Microsoft presents labeling and blocking as the best security measure for your data. The situation in reality is less favorable. Labeling often falls behind or is out of date as human data is created.

Workflows may become more strained if data is blocked or encrypted, and labeling tools can only be used with particular kinds of files. An organization may become more confusing to users the more labels it has. This is particularly severe for bigger companies.

When AI generates orders of magnitude more data, label-based data protection will undoubtedly become less effective as accurate and automatically updating labels become more and more necessary.

Do my labels look correct?

Varonis can scan, find, and fix the following to validate and enhance an organization’s Microsoft sensitivity labeling:

private documents without a label
private documents with the wrong label
Sensitive labels on non-sensitive files

People

AI has the potential to make people lazy. The content produced by LLMs such as GPT4 is excellent. The speed and quality frequently far outpace human capabilities. People consequently begin to blindly believe that AI will produce responses that are accurate and safe.

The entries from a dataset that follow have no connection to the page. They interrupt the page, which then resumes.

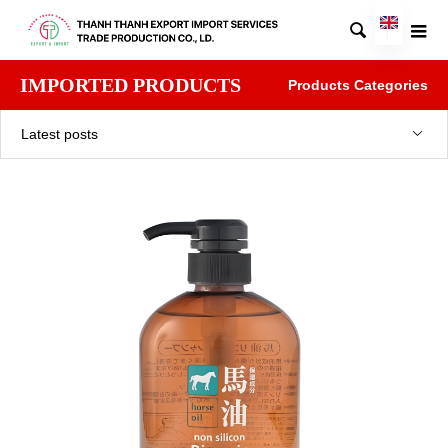

IMPORTED PRODUCTS
Products Categories
Latest posts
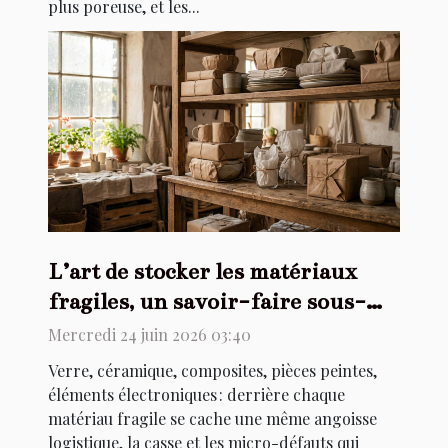
plus poreuse, et les...
L’art de stocker les matériaux
fragiles, un savoir-faire sous-
estimé
Mercredi 24 juin 2026 03:40
Verre, céramique, composites, pièces peintes,
éléments électroniques : derrière chaque
matériau fragile se cache une même angoisse
logistique, la casse et les micro-défauts qui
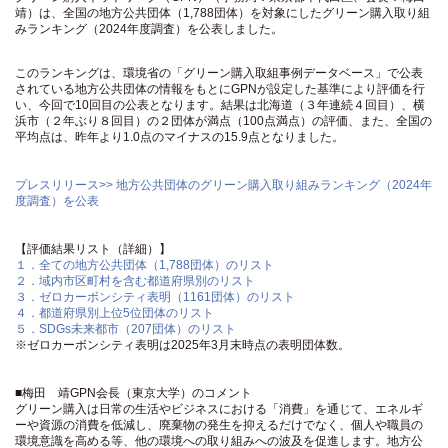
靖）は、全国の地方公共団体（1,788団体）を対象にしたグリーン購入取り組
みランキング（2024年度調査）を公表しました。
このランキングは、環境省の「グリーン購入取組事例データベース」で公表
されている地方公共団体の情報をもとにGPNが設定した基準により評価を行
い、今回で10回目の公表となります。結果は北海道（３年連続４回目）、横
浜市（２年ぶり８回目）の２団体が満点（100点満点）の評価、また、全国の
平均点は、昨年より1.0点のマイナスの15.9点となりました。
プレスリリース>> 地方公共団体のグリーン購入取り組みランキング（2024年
度調査）を公表
【評価結果リスト（詳細）】
１．全ての地方公共団体（1,788団体）のリスト
２．域内市区町村を含む都道府県別のリスト
３．ゼロカーボンシティ表明（1161団体）のリスト
４．都道府県別上位5位団体のリスト
５．SDGs未来都市（207団体）のリスト
※ゼロカーボンシティ表明は2025年3月末時点の表明団体数。
■梅田 靖GPN会長（東京大学）のコメント
グリーン購入は日常の生活やビジネスにおける「消費」を通じて、エネルギ
ーや資源の消費を低減し、廃棄物の発生を抑えるだけでなく、個人や職員の
環境意識を高める等、他の環境への取り組みへの波及を促進します。地方公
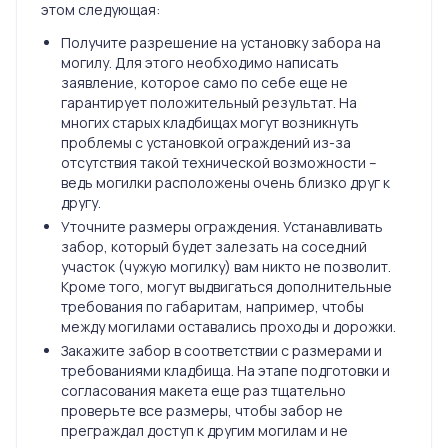
этом следующая:
Получите разрешение на установку забора на
могилу. Для этого необходимо написать
заявление, которое само по себе еще не
гарантирует положительный результат. На
многих старых кладбищах могут возникнуть
проблемы с установкой ограждений из-за
отсутствия такой технической возможности –
ведь могилки расположены очень близко друг к
другу.
Уточните размеры ограждения. Устанавливать
забор, который будет залезать на соседний
участок (чужую могилку) вам никто не позволит.
Кроме того, могут выдвигаться дополнительные
требования по габаритам, например, чтобы
между могилами оставались проходы и дорожки.
Закажите забор в соответствии с размерами и
требованиями кладбища. На этапе подготовки и
согласования макета еще раз тщательно
проверьте все размеры, чтобы забор не
преграждал доступ к другим могилам и не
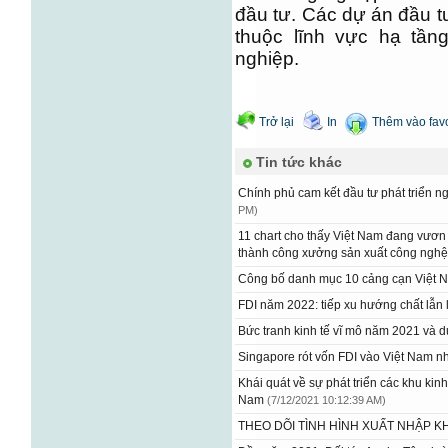
đầu tư. Các dự án đầu t
thuộc lĩnh vực hạ tần
nghiệp.
Trở lại
In
Thêm vào favo
Tin tức khác
Chính phủ cam kết đầu tư phát triển 
PM)
11 chart cho thấy Việt Nam đang vươn m
thành công xưởng sản xuất công nghệ 
Công bố danh mục 10 cảng cạn Việt
FDI năm 2022: tiếp xu hướng chất lẫ
Bức tranh kinh tế vĩ mô năm 2021 và
Singapore rót vốn FDI vào Việt Nam n
Khái quát về sự phát triển các khu kinh 
Nam
(7/12/2021 10:12:39 AM)
THEO DÕI TÌNH HÌNH XUẤT NHẬP 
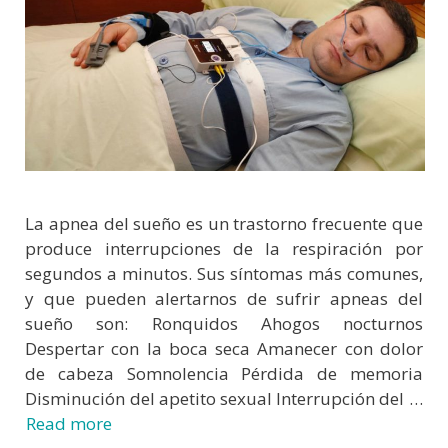
​La apnea del sueño es un trastorno frecuente que
produce interrupciones de la respiración por
segundos a minutos. Sus síntomas más comunes,
y que pueden alertarnos de sufrir apneas del
sueño son: Ronquidos Ahogos nocturnos
Despertar con la boca seca Amanecer con dolor
de cabeza Somnolencia Pérdida de memoria
Disminución del apetito sexual Interrupción del …
Read more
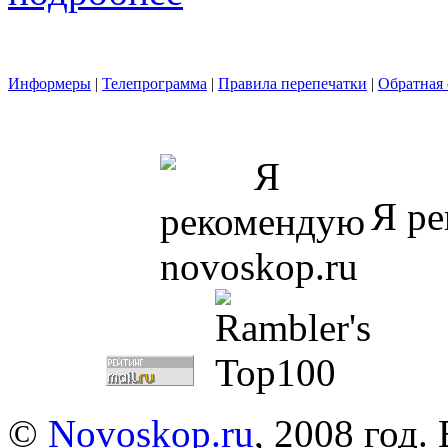
Информеры
|
Телепрограмма
|
Правила перепечатки
|
Обратная 
Я ре
©
Novoskop.ru
, 2008 год.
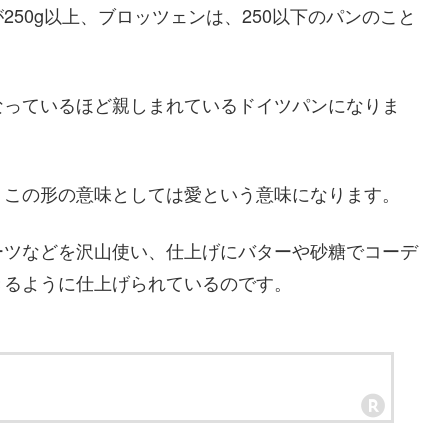
50g以上、ブロッツェンは、250以下のパンのこと
なっているほど親しまれているドイツパンになりま
。この形の意味としては愛という意味になります。
ーツなどを沢山使い、仕上げにバターや砂糖でコーデ
きるように仕上げられているのです。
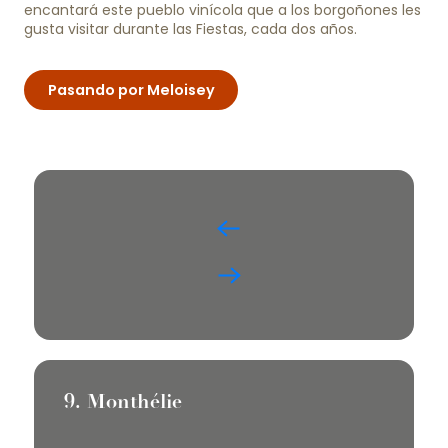
encantará este pueblo vinícola que a los borgoñones les
gusta visitar durante las Fiestas, cada dos años.
Pasando por Meloisey
9. Monthélie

Real-world examples of Copilot drafting a proposal for a client and adding private information from an entirely different client have already been observed. You have a privacy or data breach scenario when the user clicks “send” after giving it a cursory glance—or not at all.

Getting Copilot ready for tenant security

Understanding your data security posture prior to your Copilot rollout is essential. With the general release of Copilot, now is a great time to implement security controls.

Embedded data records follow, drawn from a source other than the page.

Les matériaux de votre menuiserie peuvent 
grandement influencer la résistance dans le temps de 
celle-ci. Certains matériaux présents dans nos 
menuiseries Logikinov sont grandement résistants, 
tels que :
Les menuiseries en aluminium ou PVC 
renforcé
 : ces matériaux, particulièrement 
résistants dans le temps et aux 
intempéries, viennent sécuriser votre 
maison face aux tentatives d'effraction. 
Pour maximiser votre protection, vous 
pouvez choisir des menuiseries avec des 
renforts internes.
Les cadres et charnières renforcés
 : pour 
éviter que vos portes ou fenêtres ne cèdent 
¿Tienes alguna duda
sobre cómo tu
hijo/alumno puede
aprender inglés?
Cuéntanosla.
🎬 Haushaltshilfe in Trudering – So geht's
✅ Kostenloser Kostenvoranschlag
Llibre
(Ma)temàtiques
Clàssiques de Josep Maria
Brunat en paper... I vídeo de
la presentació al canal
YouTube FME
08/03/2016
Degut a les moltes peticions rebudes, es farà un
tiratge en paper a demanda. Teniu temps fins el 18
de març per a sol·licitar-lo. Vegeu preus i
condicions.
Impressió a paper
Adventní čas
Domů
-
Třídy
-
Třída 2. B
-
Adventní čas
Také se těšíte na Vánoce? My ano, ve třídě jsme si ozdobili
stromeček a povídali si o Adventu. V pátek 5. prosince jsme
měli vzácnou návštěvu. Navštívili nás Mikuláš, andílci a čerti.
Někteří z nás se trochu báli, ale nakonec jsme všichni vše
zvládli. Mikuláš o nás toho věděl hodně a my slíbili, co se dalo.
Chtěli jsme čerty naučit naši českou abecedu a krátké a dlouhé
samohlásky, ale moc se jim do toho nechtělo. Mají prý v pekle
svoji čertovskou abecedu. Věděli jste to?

With our Data Security Platform, which offers a real-time view of risk and the ability to automatically enforce least privilege, Varonis protects thousands of Microsoft 365 customers.

With essentially no manual labor, we can assist you in mitigating the largest security threats through Copilot. Varonis for Microsoft 365 allows you to:

  • Find and categorize every piece of sensitive AI-generated content automatically.
  • Make sure MPIP labels are applied correctly automatically.
  • enforce least privilege permissions automatically.
  • Continually keep an eye on sensitive data in M365, and react quickly to any unusual activity.